In Poland the first new-generation coronary stents, which gradually dissolve in the patient's body, have been inserted. In a few years they will be most commonly used in the restoration of aortic patency.
One of the patients who underwent the surgery consisting of inserting of a biodegradable "spring" was a working 55-year-old man who was diagnosed with unstable angina. Thanks to inserting two stents of this type, the patient's blocked coronary arteries have been widened.
Small springs made of polymers
Stents in the form of a small spring have been used for many years during coronary angioplasty.
Inside the artery they function as a scaffolding which widens it and supports its walls. They are intended to prevent restenosis, that is the recurrence of arterial stenosis. However, the spring sometimes damages the artery, provokes inflammation and yet more stenosis of the blood vessel.
As claimed by Professor Adam Witkowski, the Head the Department of Interventional Cardiology and Angiology at the Warsaw Institute of Cardiology, polymer stents do not have this disadvantage, as, after being inserted they become biodegraded. The degradation starts as early as a couple of months after surgery, and in two years - when the vessel wall is healed and rebuilt - they dissolve completely. The only substances that are left are carbon dioxide and water, which are not harmful to the body.
Inserting stents which remain in the patient's body only as long as there is a risk of arterial restenosis has been the dream of generations of cardiologists. When this recurs, the blood flow into the cardiac muscle gets restricted, which causes acute chest pains during physical exercise or in times of high stress.
The procedure is more effective
According to Professor Witkowski, the new stents should increase the effectiveness of angioplasty procedures. They can also reduce the number of complications and shorten the time of application of antiplatelet drugs (they decrease platelet aggregation). Traditional stents - made of steel or cobalt-chromium alloy - require taking such drugs for at least one year from inserting them into the blood vessel.
Biodegradable stents can also reduce the volume of atherosclerotic plaque. Its breaking off is a direct cause of heart attacks. Blood clotting considerably narrows or blocks the vessel and causes myocardial ischaemia.
If those facts are confirmed, that would be another breakthrough in treating coronary heart disease with the application of angioplasty procedures.

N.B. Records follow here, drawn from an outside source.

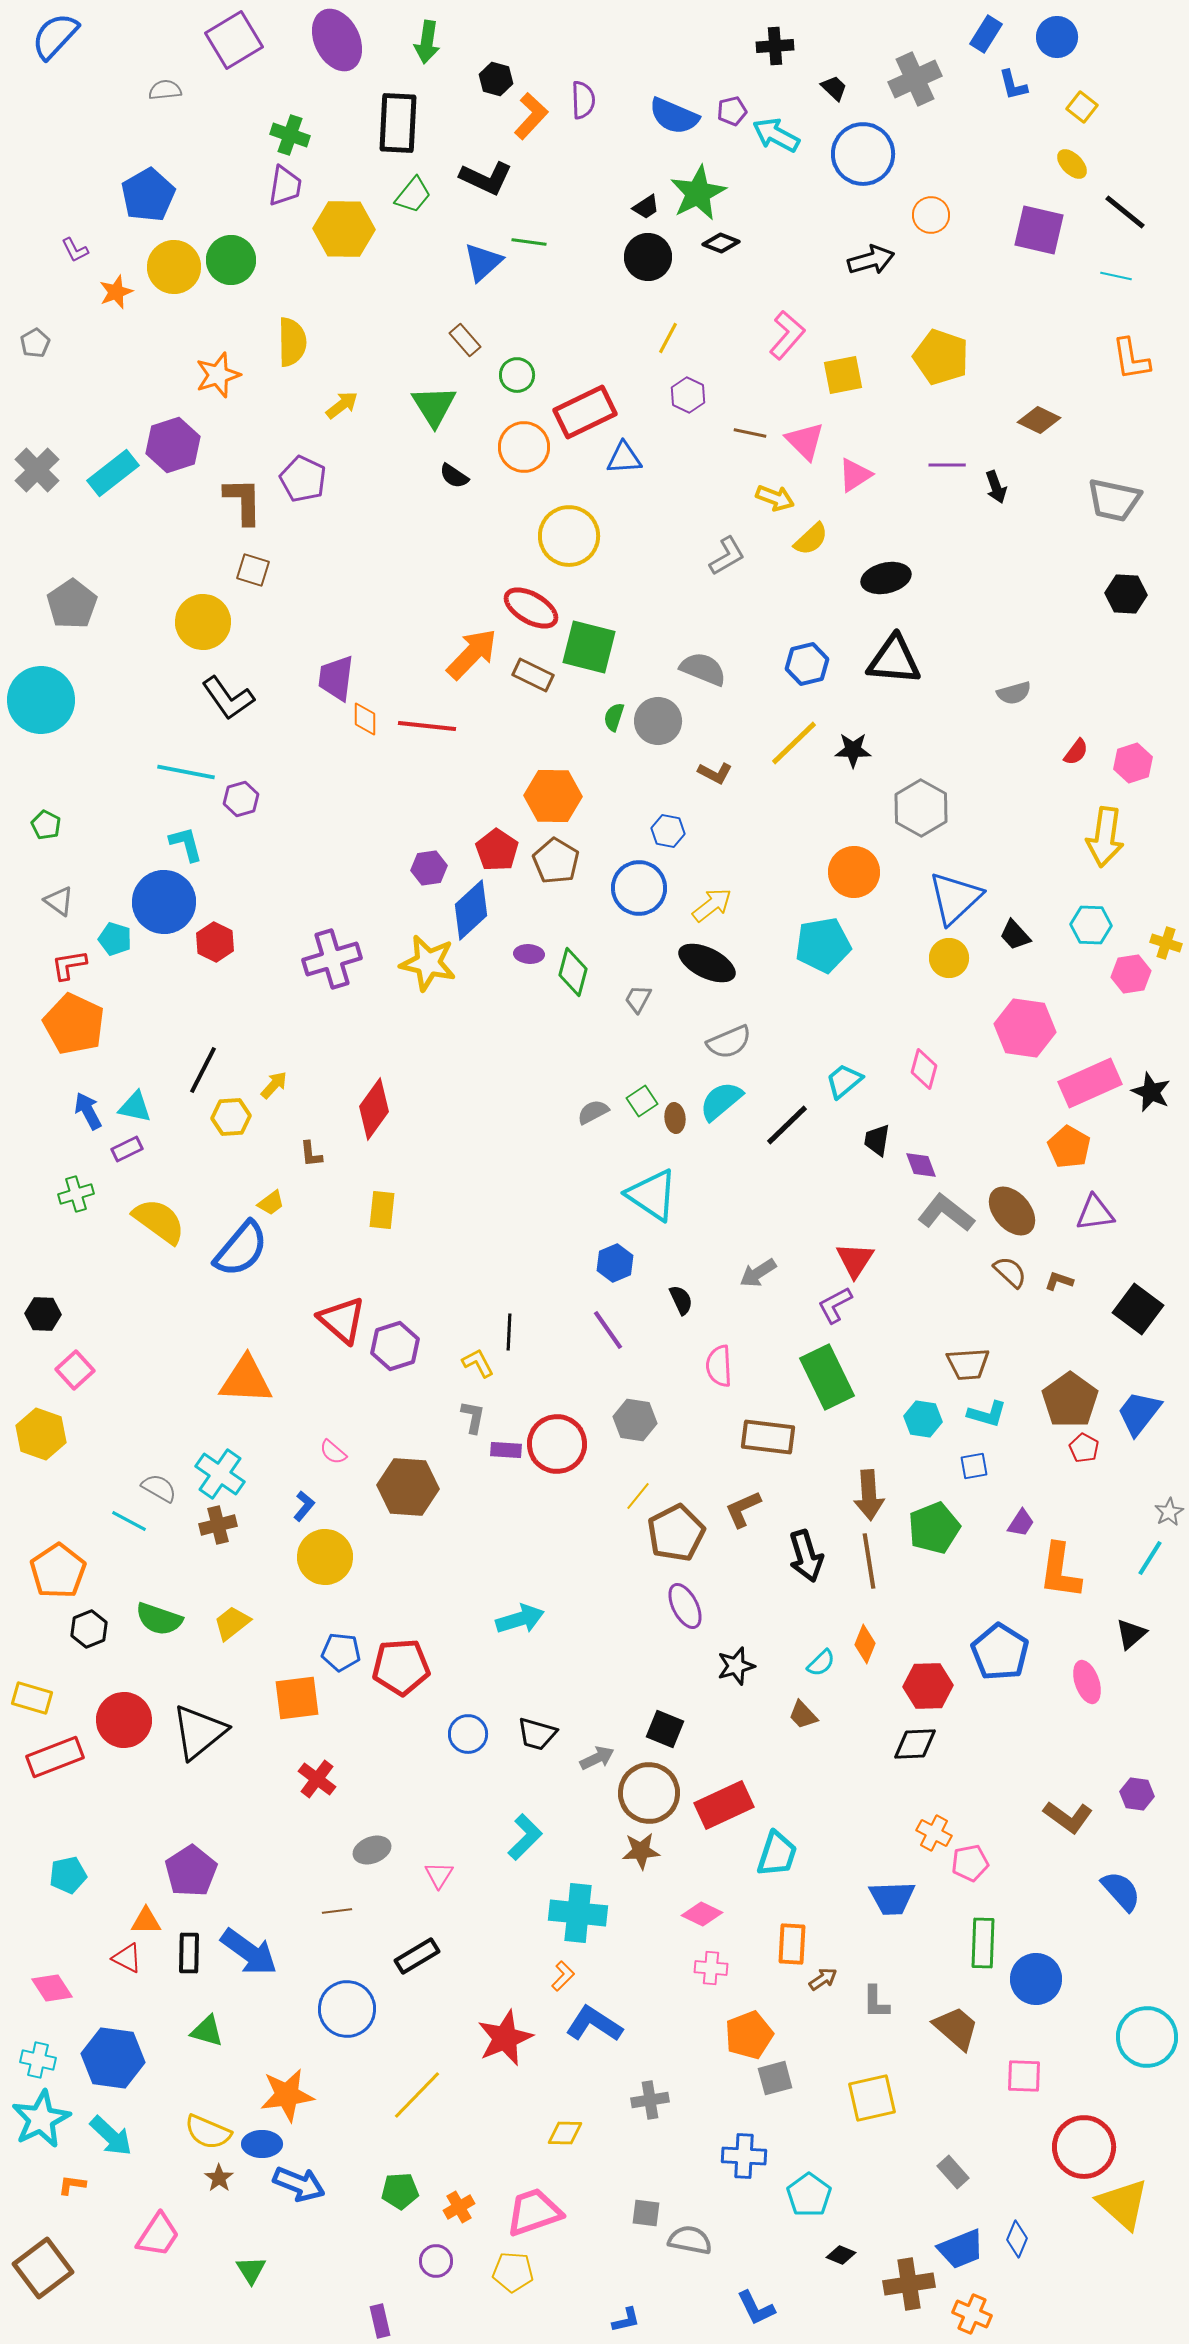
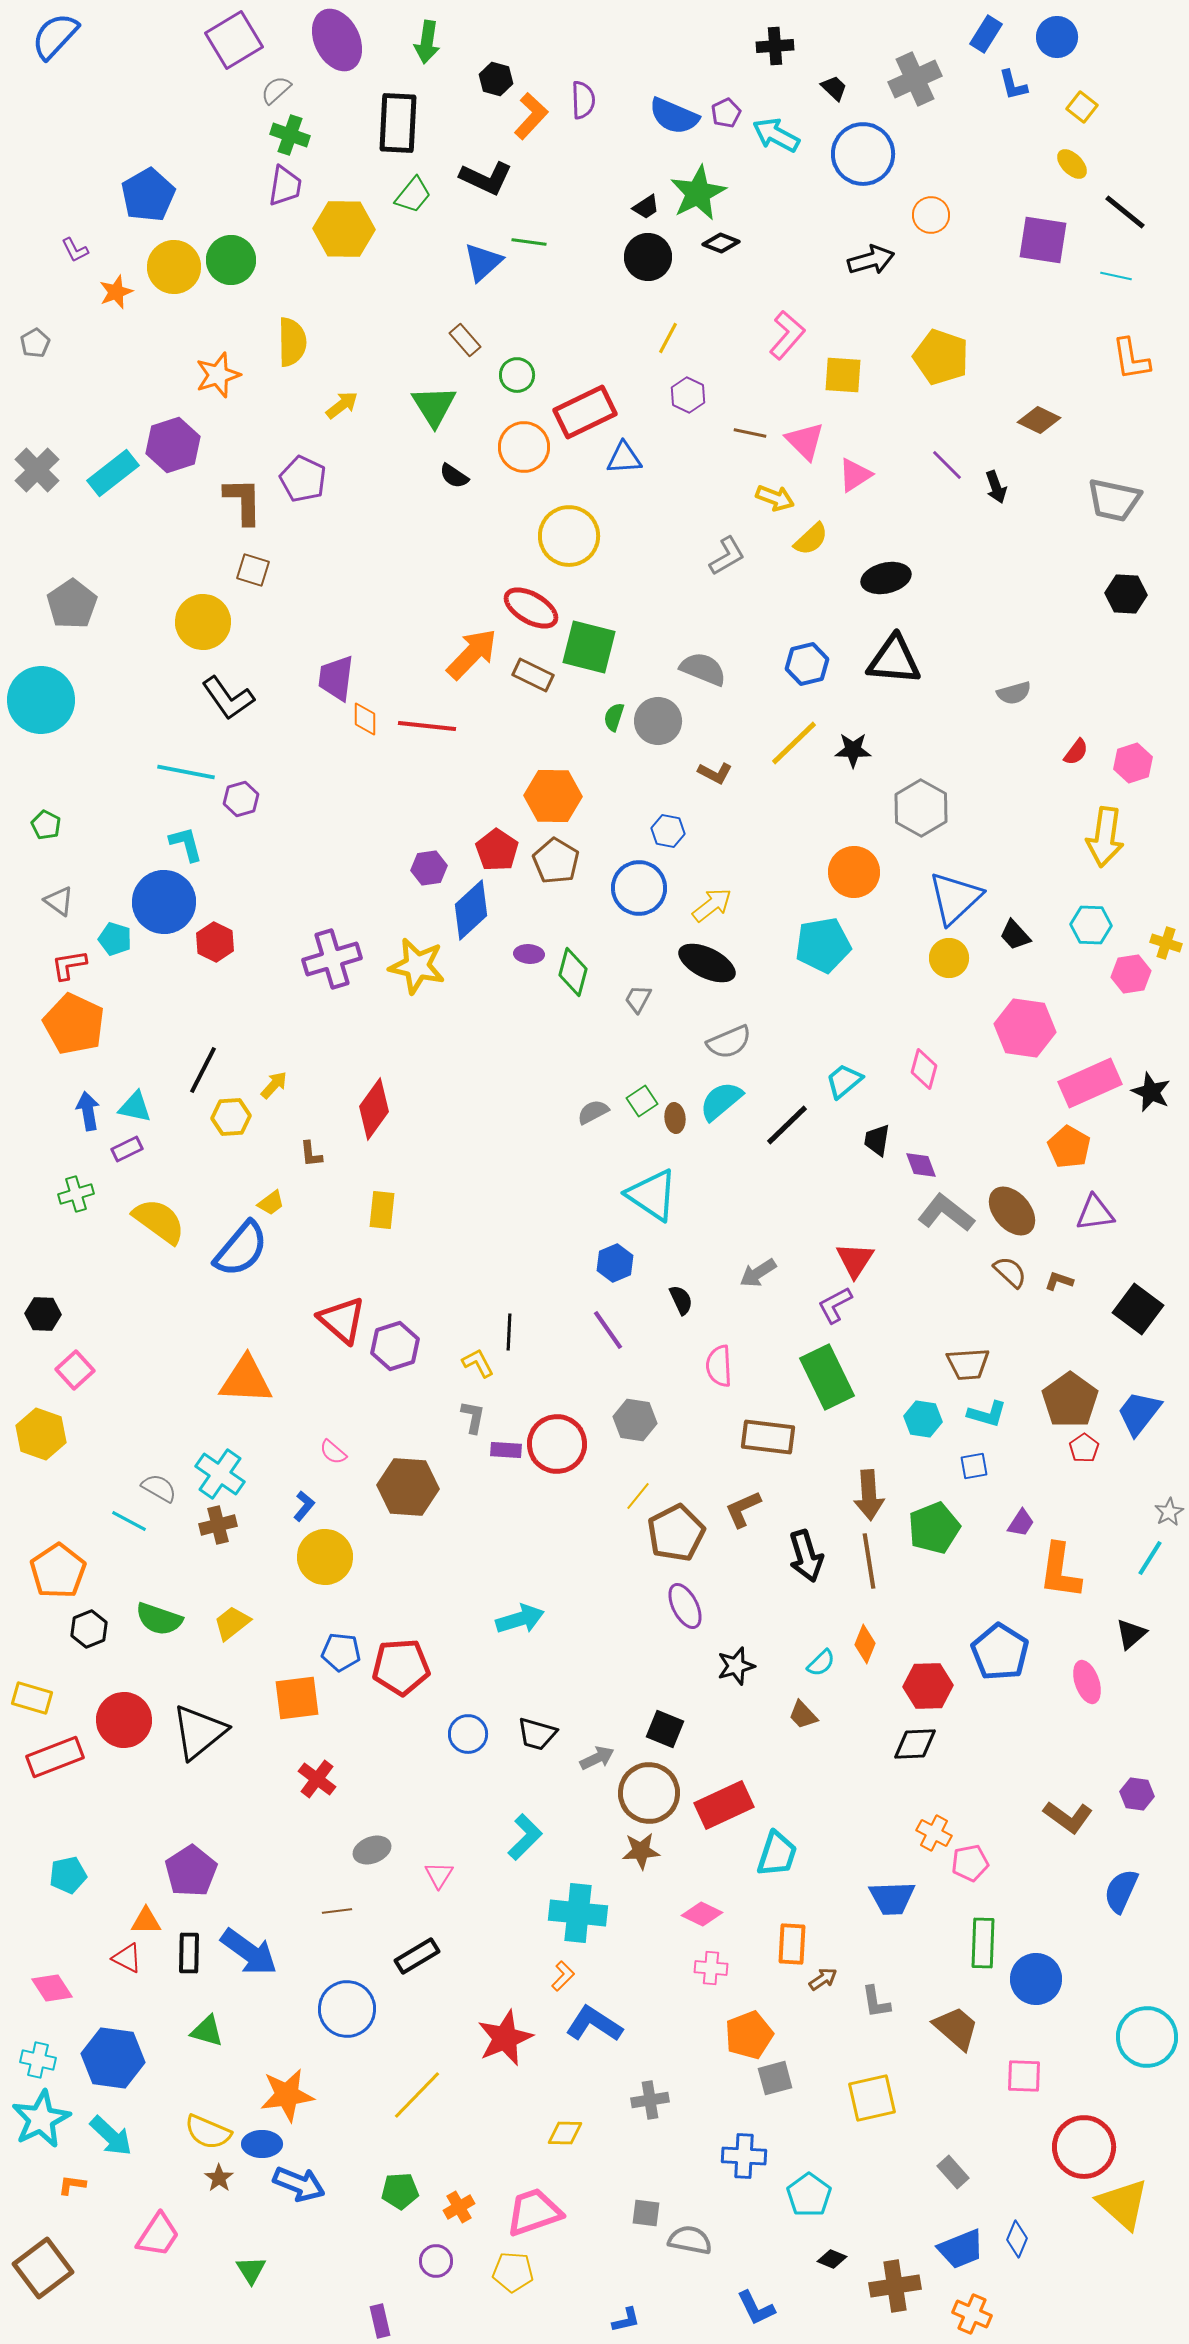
gray semicircle at (165, 90): moved 111 px right; rotated 36 degrees counterclockwise
purple pentagon at (732, 111): moved 6 px left, 2 px down; rotated 12 degrees counterclockwise
purple square at (1039, 230): moved 4 px right, 10 px down; rotated 4 degrees counterclockwise
yellow square at (843, 375): rotated 15 degrees clockwise
purple line at (947, 465): rotated 45 degrees clockwise
yellow star at (428, 963): moved 11 px left, 3 px down
blue arrow at (88, 1111): rotated 18 degrees clockwise
red pentagon at (1084, 1448): rotated 8 degrees clockwise
blue semicircle at (1121, 1891): rotated 114 degrees counterclockwise
gray L-shape at (876, 2002): rotated 9 degrees counterclockwise
black diamond at (841, 2255): moved 9 px left, 4 px down
brown cross at (909, 2284): moved 14 px left, 2 px down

Professor Krzysztof Rzeczuch, the Head of Laboratory of Hemodynamics, Centre for Heart Diseases at the 4th Military Clinical Hospital in Wrocław, who has been inserting biodegradable stents since 2013, claims that they are most useful in young people, people actively involved in sports, people suffering from diabetes and those who might await surgery soon.
In Professor Rzeczuch's opinion, in 6-7 years three quarters of patients undergoing coronary angioplasty will get biodegradable stents inserted.
It all started with balloon angioplasty
This is the fourth revolution in invasive cardiology. The first was the introduction of the so-called coronary balloon angioplasty in the late 1970s. It consists in widening the narrowed vessels with an expanding balloon, which is introduced into the coronary artery via catheter through the femoral artery.
In the 1980s additional metal stents were introduced into the point of stenosis, which were intended to prevent the vessel from sudden blocking. The procedure was not always successful. At the beginning of the 21st Century stents were covered with substances impeding the growth of the vessel wall.